Brain Meningiomas are one of the commonest brain tumors and arise from the dura which is the covering of the brain and progressively compress the brain and its blood vessels/nerves as the tumor grows. Sometimes, brain meningiomas also start encasing crucial blood vessels of the brain or invading main blood drainage venous channels of the brain. Most meningiomas are benign and non-cancerous.
By virtue of the fact that meningiomas are mostly benign and do not arise from the brain and just compress the brain, they are the better brain tumors.
However, surgical excision of meningiomas is actually technically more challenging than surgery for say cancerous brain tumors because meningiomas need to be removed completely to reduce the chances of recurrence and the underlying brain with its blood vessels/nerves need to be completely preserved to avoid post-operative neurological complications.

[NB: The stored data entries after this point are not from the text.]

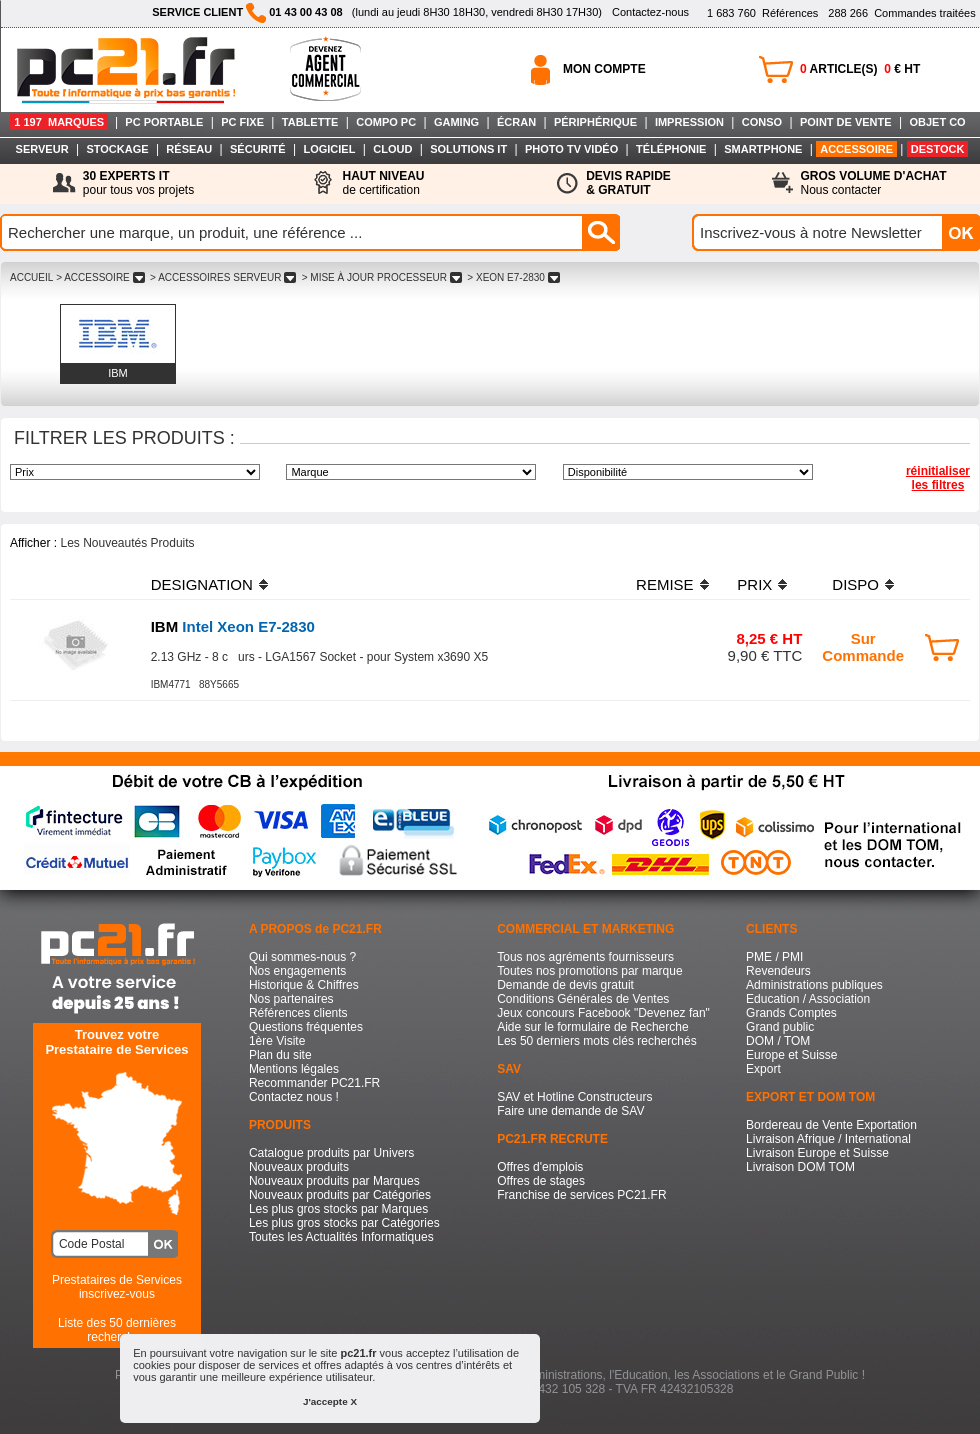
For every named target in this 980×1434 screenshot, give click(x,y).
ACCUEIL (31, 277)
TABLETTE (310, 122)
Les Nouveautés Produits (127, 543)
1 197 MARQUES (59, 122)
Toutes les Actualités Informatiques (341, 1237)
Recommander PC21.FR (314, 1083)
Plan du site (280, 1055)
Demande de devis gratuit (565, 985)
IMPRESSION (689, 122)
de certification (383, 183)
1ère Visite (277, 1041)
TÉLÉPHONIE (671, 149)
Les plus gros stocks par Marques (338, 1209)
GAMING (456, 122)
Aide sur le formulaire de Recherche (592, 1027)
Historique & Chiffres (304, 985)
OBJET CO (937, 122)
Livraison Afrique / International (828, 1139)
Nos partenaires (291, 999)
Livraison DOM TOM (800, 1167)
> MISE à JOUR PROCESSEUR (382, 277)
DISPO (855, 584)
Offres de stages (541, 1181)
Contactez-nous (650, 12)
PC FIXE (242, 122)
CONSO (762, 122)
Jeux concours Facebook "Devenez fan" (603, 1013)
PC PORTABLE (164, 122)
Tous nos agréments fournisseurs (585, 957)
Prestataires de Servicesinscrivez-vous (117, 1287)
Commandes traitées (901, 13)
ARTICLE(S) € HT (860, 69)
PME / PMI (774, 957)
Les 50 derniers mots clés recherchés (596, 1041)
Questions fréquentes (306, 1027)
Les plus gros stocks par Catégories (344, 1223)
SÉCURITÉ (258, 149)
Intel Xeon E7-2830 (233, 626)
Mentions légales (294, 1069)
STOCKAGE (117, 149)
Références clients (298, 1013)
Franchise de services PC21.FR (581, 1195)
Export (763, 1069)
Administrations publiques (814, 985)
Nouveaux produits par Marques (334, 1181)
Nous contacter (874, 183)
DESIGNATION (202, 584)
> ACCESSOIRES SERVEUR (223, 277)
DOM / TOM (778, 1041)
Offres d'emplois (540, 1167)
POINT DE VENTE (846, 122)
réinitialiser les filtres (938, 478)
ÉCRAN (516, 122)
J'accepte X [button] (330, 1401)
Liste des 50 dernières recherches (117, 1330)
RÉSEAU (189, 149)
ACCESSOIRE (856, 149)
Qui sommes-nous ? (302, 957)
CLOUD (392, 149)
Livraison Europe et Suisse (817, 1153)
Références (762, 13)
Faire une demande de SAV (570, 1111)
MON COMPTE (604, 69)
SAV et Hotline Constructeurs (574, 1097)
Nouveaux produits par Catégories (340, 1195)
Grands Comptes (791, 1013)
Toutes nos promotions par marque (589, 971)
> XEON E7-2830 (514, 277)
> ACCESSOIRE (100, 277)
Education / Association (808, 999)
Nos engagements (297, 971)
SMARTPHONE (763, 149)
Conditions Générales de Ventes (583, 999)
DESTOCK (938, 149)
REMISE (665, 584)
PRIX (754, 584)
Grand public (780, 1027)
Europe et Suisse (791, 1055)
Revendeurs (778, 971)
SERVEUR (42, 149)
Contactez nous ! (294, 1097)
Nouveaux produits (299, 1167)
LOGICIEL (329, 149)
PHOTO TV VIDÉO (571, 149)
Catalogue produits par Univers (331, 1153)
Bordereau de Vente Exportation (831, 1125)
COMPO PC (386, 122)
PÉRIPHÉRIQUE (595, 122)
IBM (118, 373)
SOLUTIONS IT (468, 149)
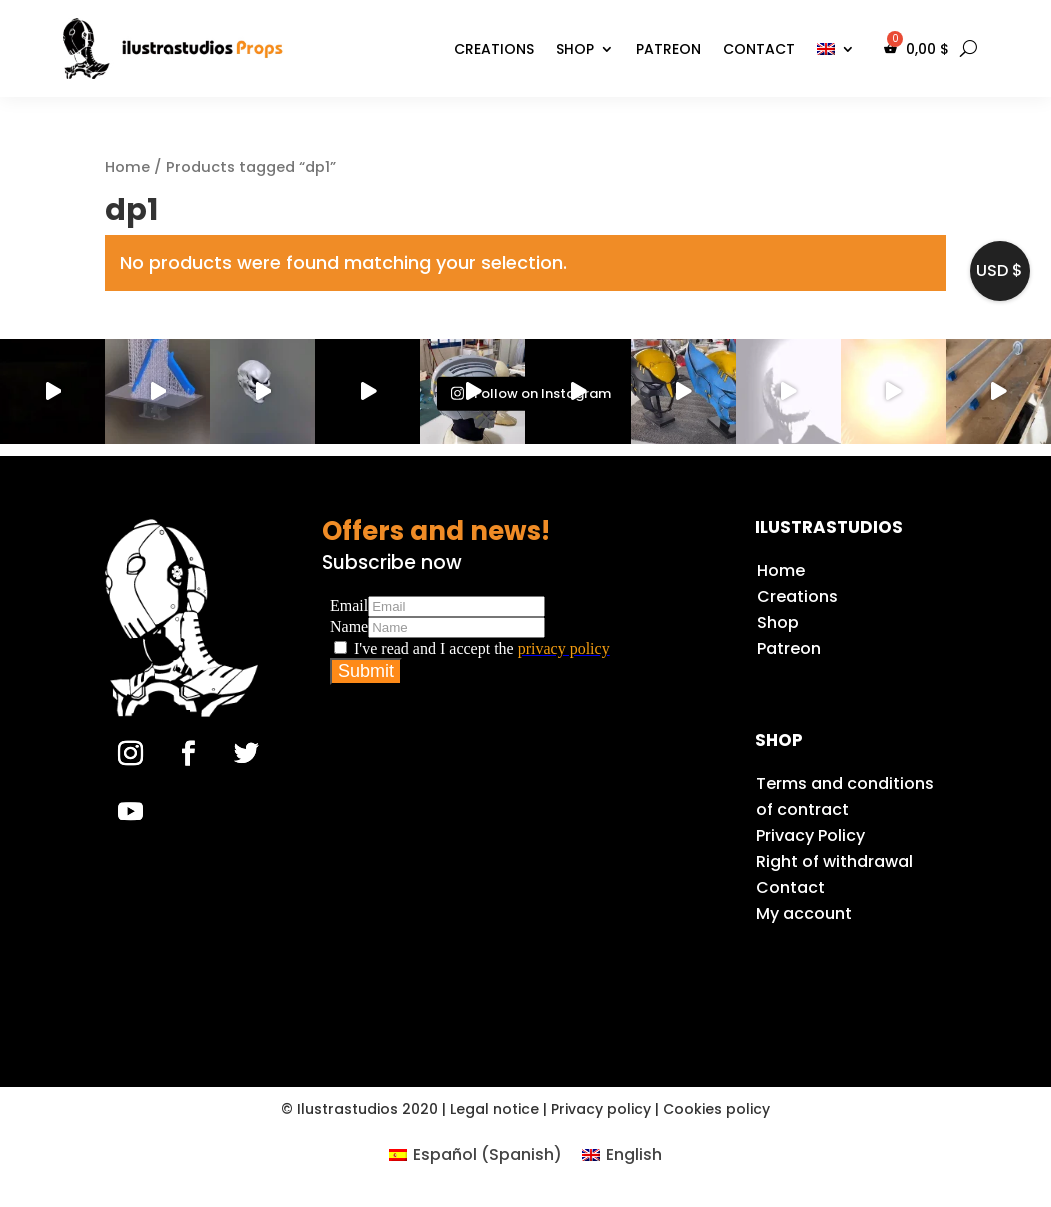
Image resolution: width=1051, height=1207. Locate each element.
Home (127, 167)
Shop (575, 49)
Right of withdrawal (834, 861)
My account (804, 913)
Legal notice (494, 1109)
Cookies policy (716, 1109)
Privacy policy (601, 1109)
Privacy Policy (810, 835)
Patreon (668, 49)
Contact (759, 49)
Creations (494, 49)
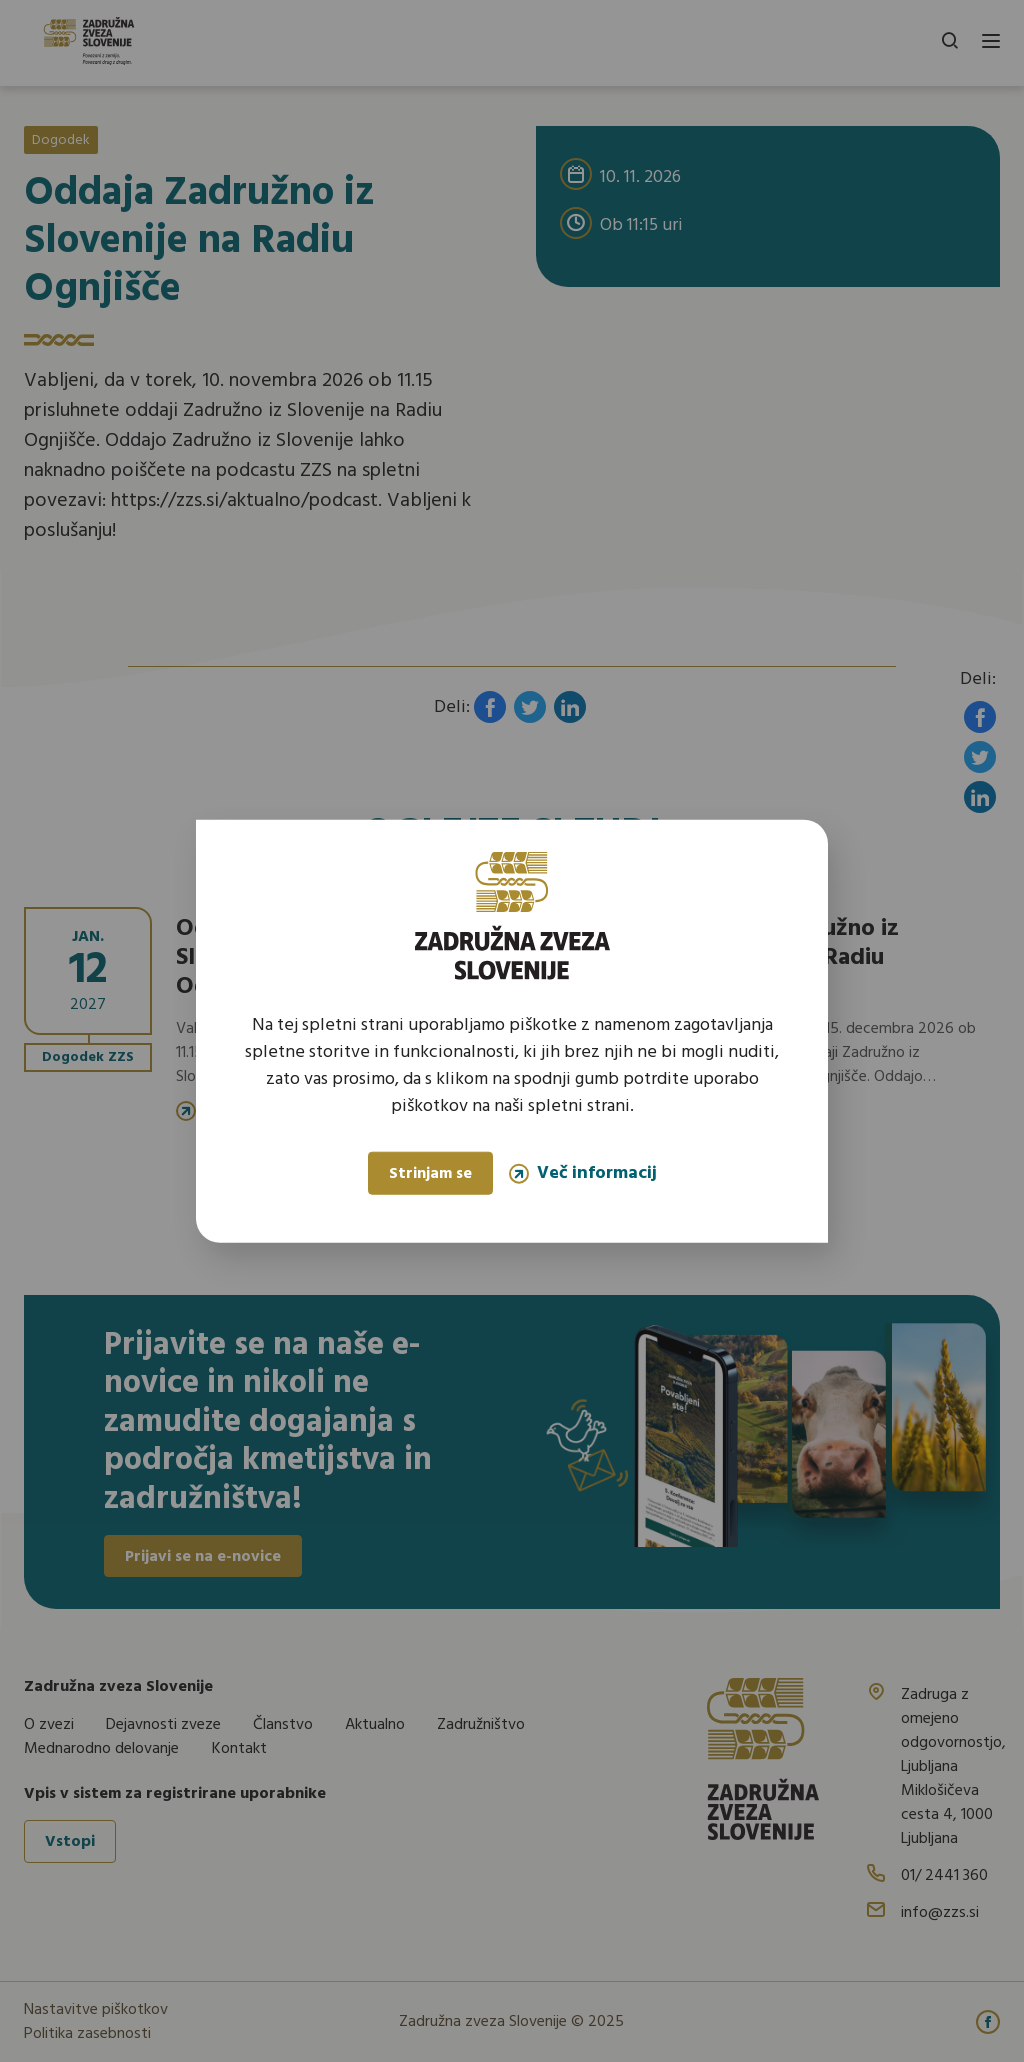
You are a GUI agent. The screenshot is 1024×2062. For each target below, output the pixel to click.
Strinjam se (430, 1174)
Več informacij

Small meningiomas without significant brain compression can be managed with either a Wait and Watch policy or Radiosurgery. However, follow-up MRIs would be required to see for increase in tumor size.
Traditional surgical technique-
Most surgeons core out the inside part of the Brain Meningioma using an Ultrasonic Aspirator and thereafter dissect the shell of the tumor away from the brain/nerves/blood vessels, finally removing the shell of the tumor.
Meningiomas are Curable -Living a normal life with a Normal life expectancy following successful surgery - Dr Sujoy K Sanyal’s Curative Enbloc excision Approach
I prefer to excise Brain Meningiomas en-bloc as one piece. This decreases intra-operative blood loss/surgical time/brain dissection, decreases the chances of recurrence almost to nil, and gives the best neurological outcome due to least brain handling. Patients and their families are also pleased to see the tumor removed as a single en-bloc piece at the end of surgery. It takes the dread out of Brain tumors to see the tumor tackled in one piece and a fast-recovering patient.